SEMA4D and SEMA6D overexpression increases the levels of phosphorylated AKT and/or ERK. (a) Densitometry of immunoblot analysis (Supplementary Fig. 7) for cell lines overexpressing the luciferase gene, SEMA4D or SEMA6D. P-AKT, phosphorylated AKT; P-ERK, phosphorylated ERK. (b) Average number of colonies formed in soft agar by HOS cells overexpressing luciferase control, SEMA4D or SEMA6D cDNA. Data are the means ± s.e.m. of three independent experiments; *P < 0.05, ***P < 0.0001, Student's t test. (c) MTS proliferation assay of HOS cells overexpressing luciferase control, SEMA4D or SEMA6D cDNA. Data are the means ± s.e.m. of three independent experiments; *P < 0.05, **P < 0.001, ***P < 0.0001, ****P < 0.00001, Student's t test. (d) Representative image of the xenografts developing from subcutaneous injection of HOS cells overexpressing luciferase control, SEMA4D or SEMA6D cDNA into nude mice 3 weeks after injection. (e) Average tumor mass of the xenograft tumors in c.

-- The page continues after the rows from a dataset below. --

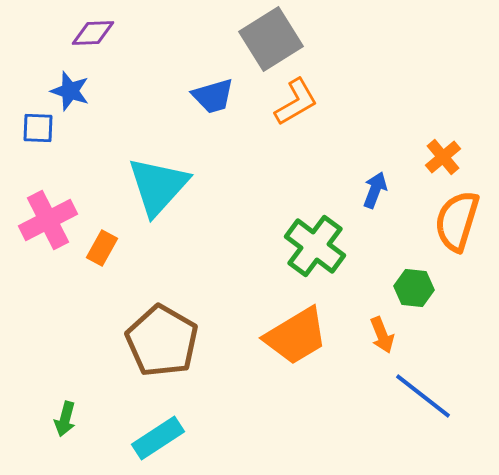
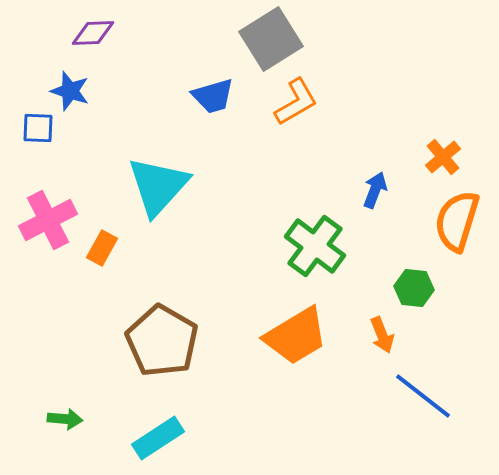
green arrow: rotated 100 degrees counterclockwise
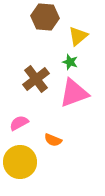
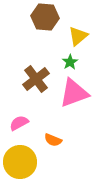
green star: rotated 21 degrees clockwise
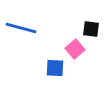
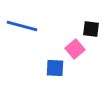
blue line: moved 1 px right, 2 px up
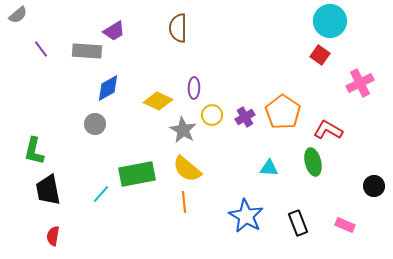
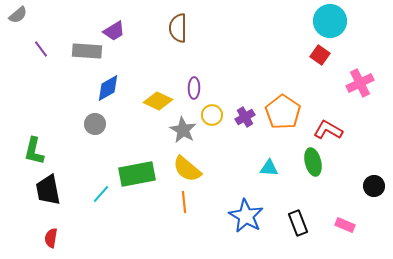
red semicircle: moved 2 px left, 2 px down
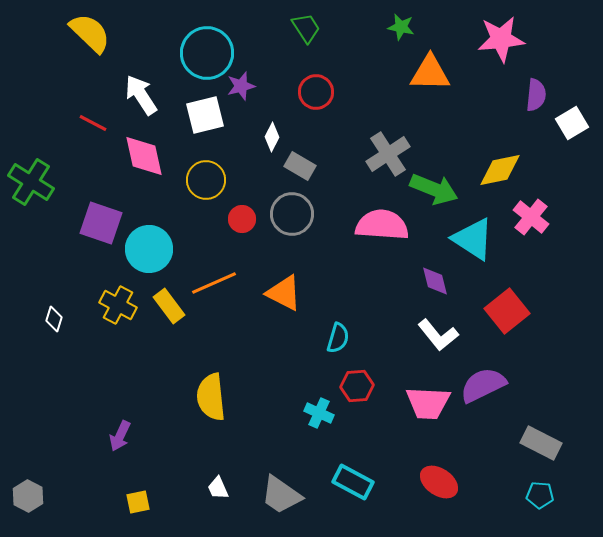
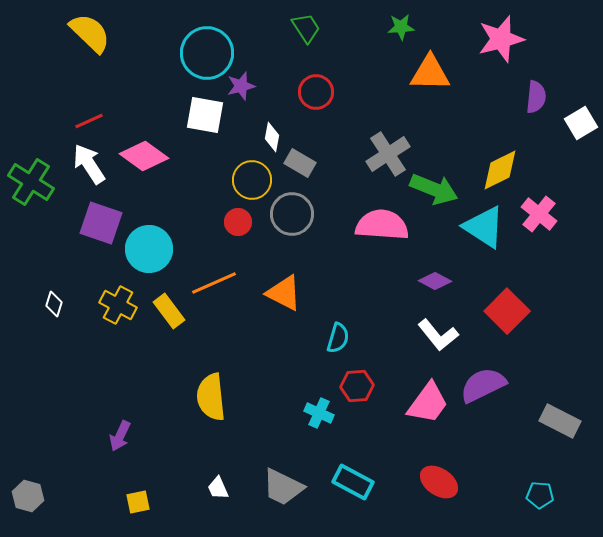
green star at (401, 27): rotated 16 degrees counterclockwise
pink star at (501, 39): rotated 9 degrees counterclockwise
white arrow at (141, 95): moved 52 px left, 69 px down
purple semicircle at (536, 95): moved 2 px down
white square at (205, 115): rotated 24 degrees clockwise
red line at (93, 123): moved 4 px left, 2 px up; rotated 52 degrees counterclockwise
white square at (572, 123): moved 9 px right
white diamond at (272, 137): rotated 16 degrees counterclockwise
pink diamond at (144, 156): rotated 42 degrees counterclockwise
gray rectangle at (300, 166): moved 3 px up
yellow diamond at (500, 170): rotated 15 degrees counterclockwise
yellow circle at (206, 180): moved 46 px right
pink cross at (531, 217): moved 8 px right, 3 px up
red circle at (242, 219): moved 4 px left, 3 px down
cyan triangle at (473, 239): moved 11 px right, 12 px up
purple diamond at (435, 281): rotated 48 degrees counterclockwise
yellow rectangle at (169, 306): moved 5 px down
red square at (507, 311): rotated 6 degrees counterclockwise
white diamond at (54, 319): moved 15 px up
pink trapezoid at (428, 403): rotated 57 degrees counterclockwise
gray rectangle at (541, 443): moved 19 px right, 22 px up
gray trapezoid at (281, 495): moved 2 px right, 8 px up; rotated 9 degrees counterclockwise
gray hexagon at (28, 496): rotated 12 degrees counterclockwise
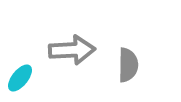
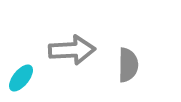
cyan ellipse: moved 1 px right
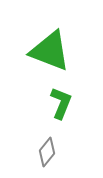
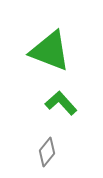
green L-shape: rotated 64 degrees counterclockwise
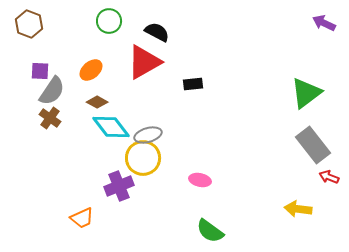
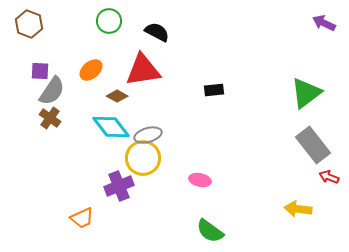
red triangle: moved 1 px left, 8 px down; rotated 21 degrees clockwise
black rectangle: moved 21 px right, 6 px down
brown diamond: moved 20 px right, 6 px up
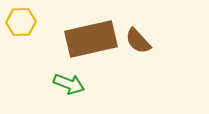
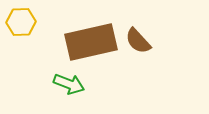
brown rectangle: moved 3 px down
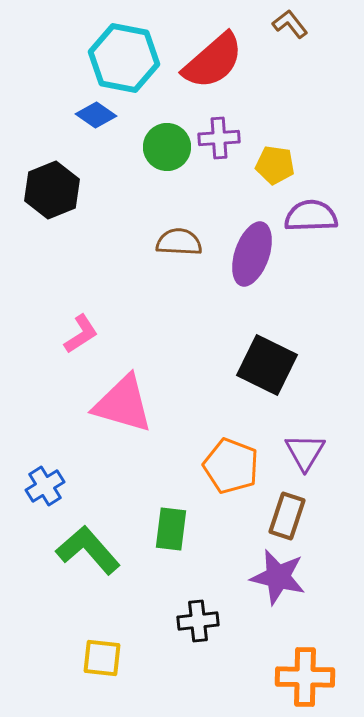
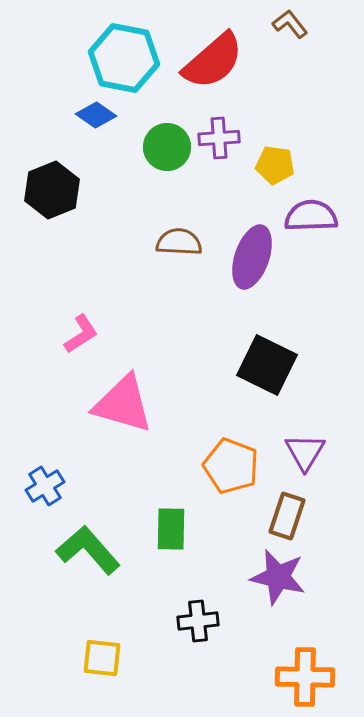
purple ellipse: moved 3 px down
green rectangle: rotated 6 degrees counterclockwise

Data are means ± s.e.m.; n ≥ 6; *P < 0.05, **P < 0.001, Student's t test. (f) Immunoblot analysis for the indicated proteins in lysates from HOS cells overexpressing luciferase control, SEMA4D or SEMA6D cDNA. (g) Average number of colonies formed in soft agar by HOS cells treated with non-silencing, control, SEMA4D or SEMA6D shRNA pools. Data are the means ± s.e.m. of three independent experiments; ***P < 0.0001, t test.

Figure 8

Osteosarcoma metastases are clonal in nature and identify CIS-associated metastasis genes. (a) Top, representative gross necropsy images of osteosarcoma metastases in liver (left) and lung (right) demonstrating typical gross morphology. Red arrows indicate independent macroscopic metastases. Bottom left, section stained with hematoxylin and eosin (H&E) showing representative metastasis morphology with surrounding normal lung tissue. Scale bar, 100 μm. Bottom right, section stained with Sirius Red validating the presence of collagen deposits in osteosarcoma metastases. Scale bar, 100 μm. (b) Word cloud diagram depicting Trp53-SBmut metastasis CIS-associated genes. The size of each gene name is representative of the percentage of metastasis sets with insertions in the CIS-associated gene identified by TAPDANCE or gene-centric analysis; if a gene was identified by both analyses, the larger percentage was used. Predicted proto-oncogenes are depicted in red, and candidate TSGs are depicted in blue. (c) Venn diagram depicting the overlap in CIS-associated genes identified in primary osteosarcomas and metastases. (d) Heat map comparing the percentages of primary tumors and sets of metastases harboring T2/Onc insertions in metastasis CIS-associated genes. (e–g) Representative phylogeny analysis generated from parsimony and hierarchical clustering of the T2/Onc insertion sites identified in primary osteosarcoma tumors (tumor) and matched metastases (m). Group 1 demonstrates low overlap of T2/Onc insertions for primary tumors and metastases (e), group 2 shows many shared insertions (f) and group 3 appears to have an intermediate number of shared insertions (g). Phylogenetic trees and hierarchical clustering for all mice that developed metastases and had more than two macroscopic metastases can be found in Supplementary Figures 8 and 9.